To show that 1+a+a^2+...+a^\phi^n^-^1\equiv 0 mod n, we can use the fact that \phi(n) is the number of positive integers less than n that are relatively prime to n. This means that for any number a relatively prime to n, a^\phi(n) \equiv 1 mod n.

Since gcd(a,n)=1 and (a-1,n)=1, we can rewrite the expression as 1+a+a^2+...+a^\phi^n^-^1 = (a^\phi)^n + (a^\phi)^(n-1) + ... + a^\phi + 1.

Now, using the fact that a^\phi \equiv 1 mod n, we can rewrite the expression as 1+1+...+1, which is \phi(n) number of 1's. Since \phi(n) is the number of terms in the expression, we can rewrite the expression as \phi(n) \equiv 0 mod n. This shows that the original expression is congruent to 0 mod n.
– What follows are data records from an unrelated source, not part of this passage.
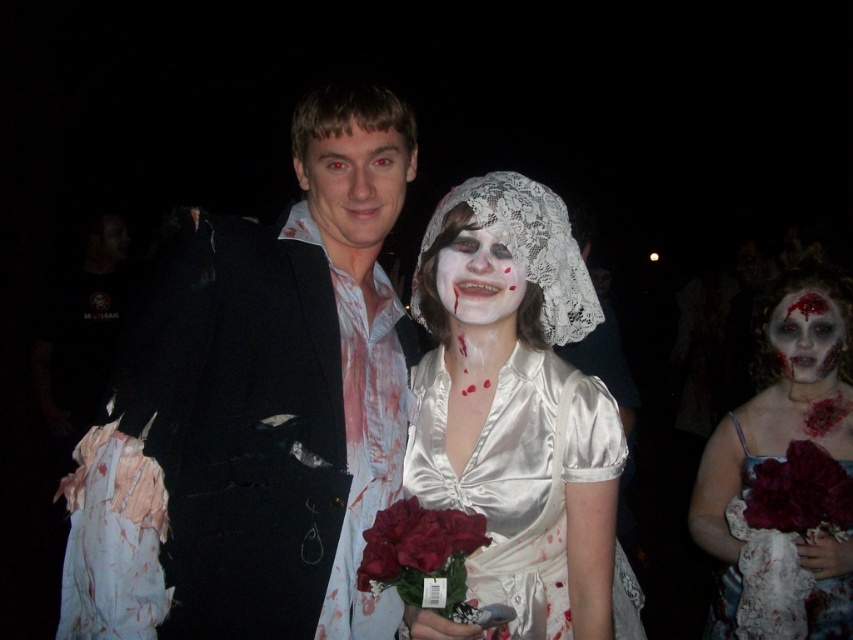 Question: Can you confirm if white lace veil at upper center is positioned above white matte lace veil at center?

Choices:
 (A) yes
 (B) no

Answer: (B)

Question: Does white lace veil at upper center appear under white matte lace veil at center?

Choices:
 (A) yes
 (B) no

Answer: (A)

Question: Is satin dress at center positioned at the back of white matte lace veil at center?

Choices:
 (A) no
 (B) yes

Answer: (A)

Question: Which object is farther from the camera taking this photo?

Choices:
 (A) white matte lace veil at center
 (B) smooth skin face at center

Answer: (A)

Question: Which point appears farthest from the camera in this image?

Choices:
 (A) (402, 531)
 (B) (822, 296)
 (C) (380, 232)

Answer: (B)

Question: Which object is positioned farthest from the smooth skin face at center?

Choices:
 (A) deep red silk rose at lower right
 (B) white matte lace veil at center
 (C) white lace veil at upper center

Answer: (C) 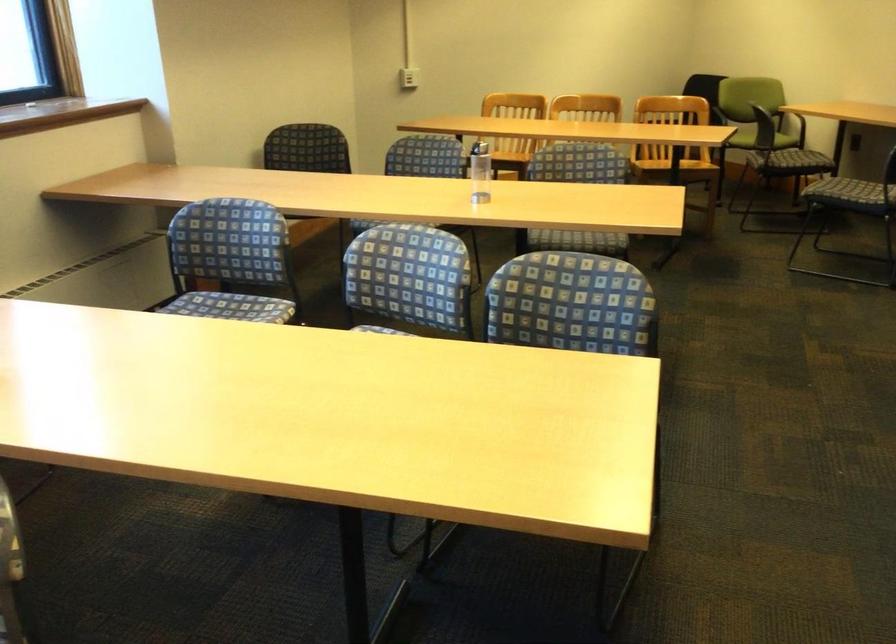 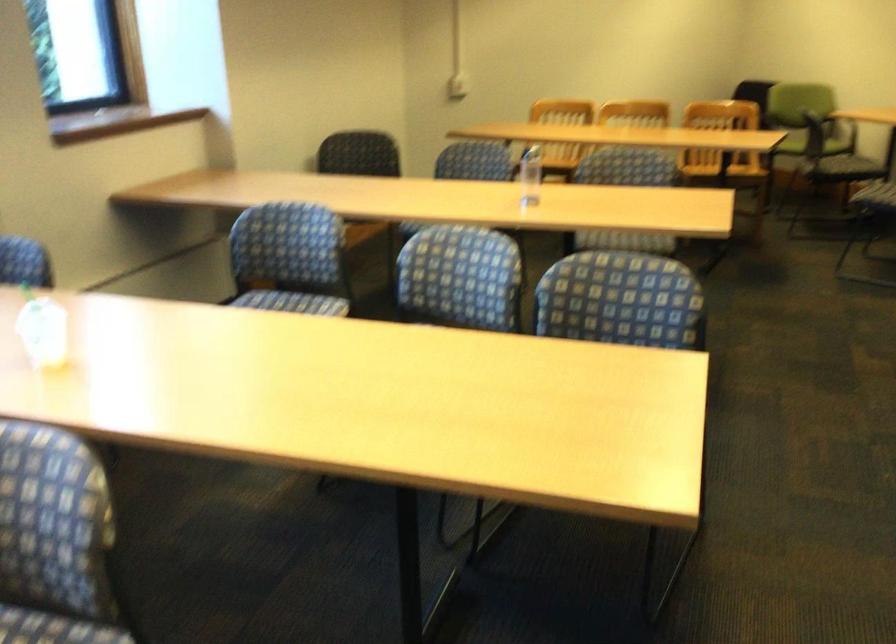 Where in the second image is the point corresponding to [409,278] from the first image?

(460, 277) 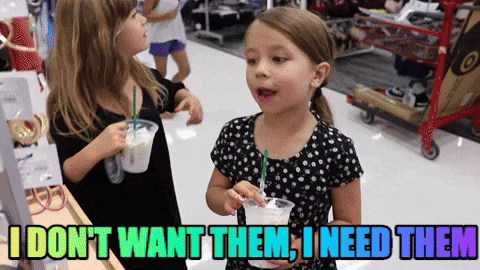 Find the location of a particular element. cardboard box is located at coordinates click(396, 34). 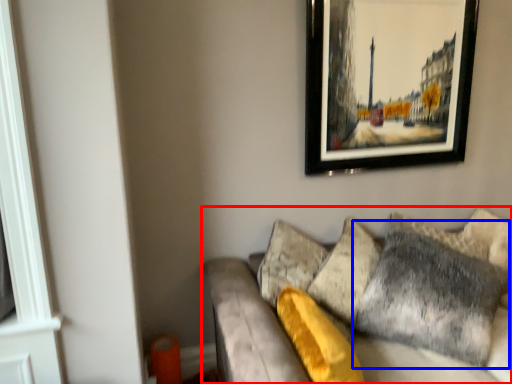 Question: Which point is further to the camera, studio couch (highlighted by a red box) or pillow (highlighted by a blue box)?

Choices:
 (A) studio couch
 (B) pillow

Answer: (B) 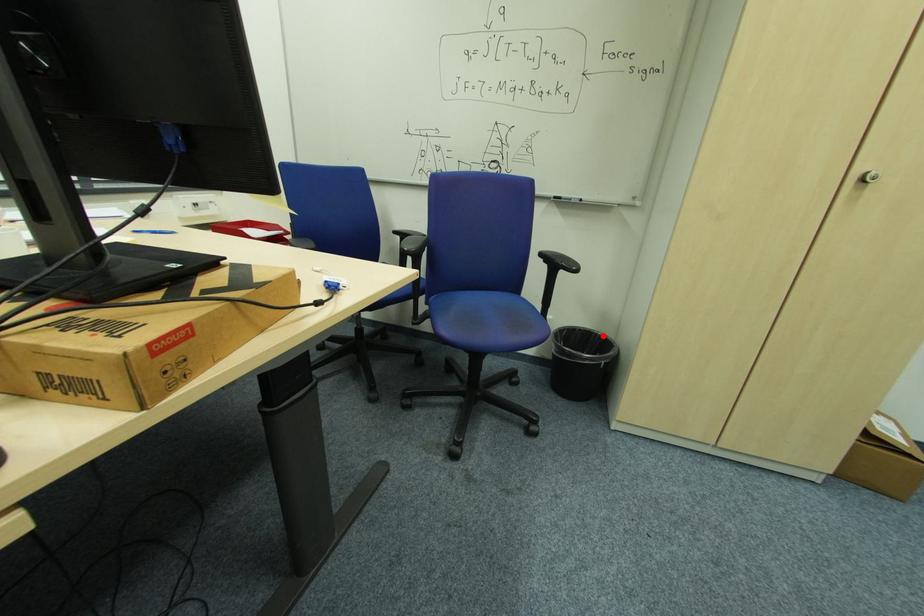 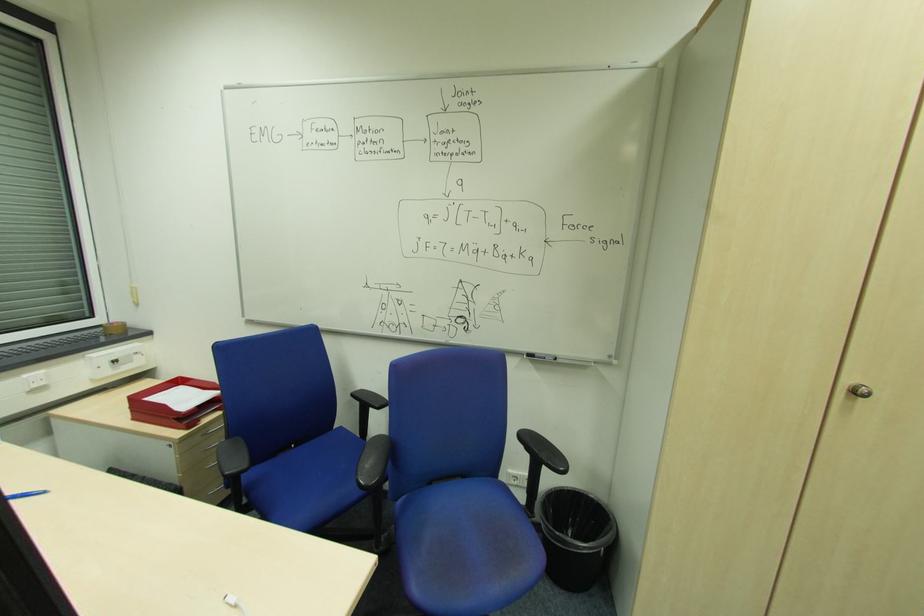 Locate, in the second image, the point that corresponds to the highlighted location in the first image.

(594, 499) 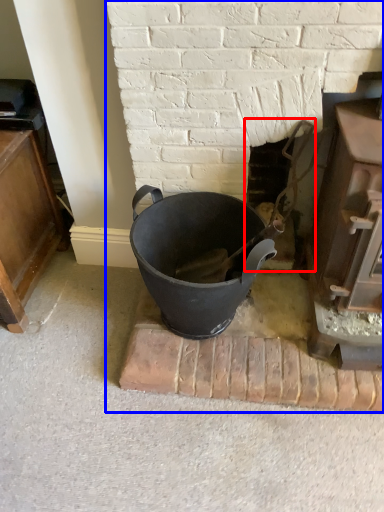 Question: Which of the following is the farthest to the observer, fireplace (highlighted by a red box) or fireplace (highlighted by a blue box)?

Choices:
 (A) fireplace
 (B) fireplace

Answer: (A) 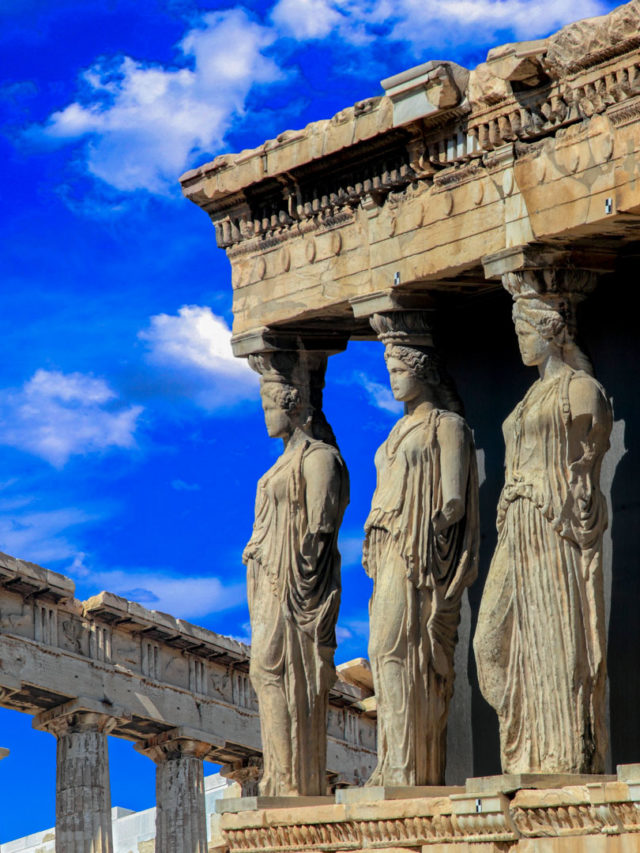 Locate an element on the screen. robe is located at coordinates (568, 711), (417, 652), (291, 688). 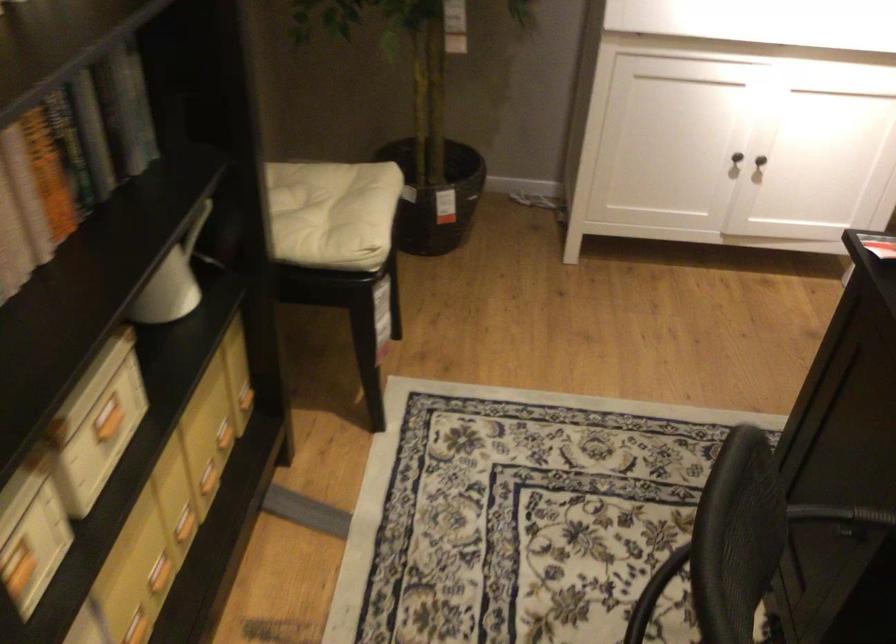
For the second question, we can use Fermat's Little Theorem which states that if (m,n)=1, then m^\phi(n) \equiv 1 mod n. This means that m^\phi(n) is congruent to 1 mod n. Similarly, n^\phi(m) is also congruent to 1 mod m.

Therefore, we can rewrite the expression as m^\phi(n) + n^\phi(m) \equiv 1+1 mod (mn), which is equivalent to 2 \equiv 1 mod (mn). This shows that the expression is congruent to 1 mod (mn).

For the third question, we can use the fact that \phi(k) = k-1 for any prime number k. This means that \phi(m^k) = m^k-1.

Hope this helps! And yes, your LaTeX looks great! Keep up the good work.